Грот был дома. Хорошо помню, он встретил отца словами:
«Вот, пожалуйста, господин Савич… Вы как-то сказали, что мы бываем слишком жестоки… Нет, мы мягки. Мы, немцы, все время страдаем из-за своей мягкости и доброты. А жестокость — там. Жестокость и дикость! Кому мешала электростанция! Давала свет вашей больнице, моему госпиталю, нашему дому…»
Он так и сказал «нашему».
«А теперь будем жечь… Как это вы сказали, Софа? — обратился он ко мне. — Лучину? О, лучину! Свечей и тех нет. Я едва раздобыл десяток. Боже мой! Какая дикость и какой фанатизм! Сегодня у нас арестовали сестру. Вашу, Мы ей дали работу. Хорошую работу с хорошей оплатой. Она могла жить культурно, красиво, А она шпионила, пользуясь тем, что знает наш язык. Ужасно!»
«Сегодня многих арестовали, — сказал отец и тоже повторил: — Ужасно! Ужасно!»
«Я рад, господин Савич, что вы это понимаете, — очень довольный, сказал Грот. — Нет, мы не жестоки. Мы добры и снисходительны».
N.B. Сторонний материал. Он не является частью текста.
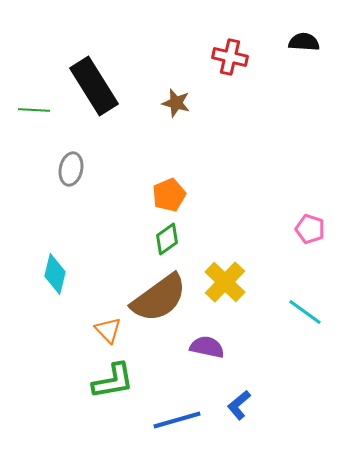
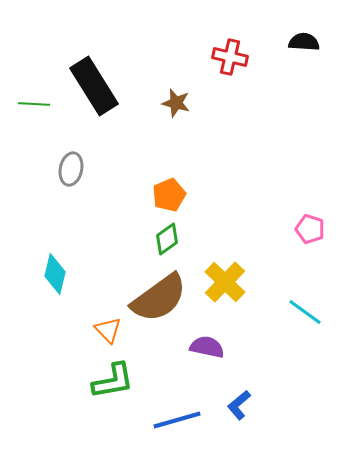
green line: moved 6 px up
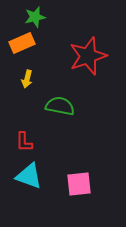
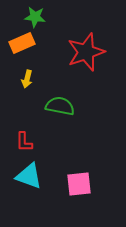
green star: rotated 20 degrees clockwise
red star: moved 2 px left, 4 px up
Он жил у нас год и изо дня в день трубил о доброте немецкого харадтера. Я иной раз не выдерживала и говорила о тех фашистских зверствах, о которых случайно узнавала. Тогда он начинал читать целые лекции, приводил примеры из истории, декламировал Гете и Шиллера.
Как-то мне попался в отцовской библиотеке томик Гейне. Вечером я процитировала ему, Гроту, что писал о немецком характере Гейне. Грот понимал немножко по-русски, я — по-немецки… Обычно спокойный, он вышел из себя. Сказал, что Гейне еврей, а все евреи — злейшие враги немецкой нации. Забрал книжку и, наверное, сжег. А назавтра весь вечер рылся в нашей библиотеке — искал крамолу.
Да что я рассказываю вам об этом немце? Я потом перевидала их тысячи. Разных — и добрых, и зверей. О, если б вы знали, что такое эсэсовцы!
Зося закрыла глаза, прижалась к подушке дивана, запахнула плотнее халатик, как будто ей стало холодно. И тут же виновато улыбнулась, как бы извиняясь.
— Когда Грот, поужинав, поднялся к себе, отец пришел на кухню, где я мыла тарелки, обнял за плечи, прошептал:
«Зося, дитя мое, у нас в саду прячется человек. Я пойду к немцу играть в шахматы. Ты отодвинь свою кровать, постели для него на полу. Открой окно. В твою комнату Грот никогда не заходит».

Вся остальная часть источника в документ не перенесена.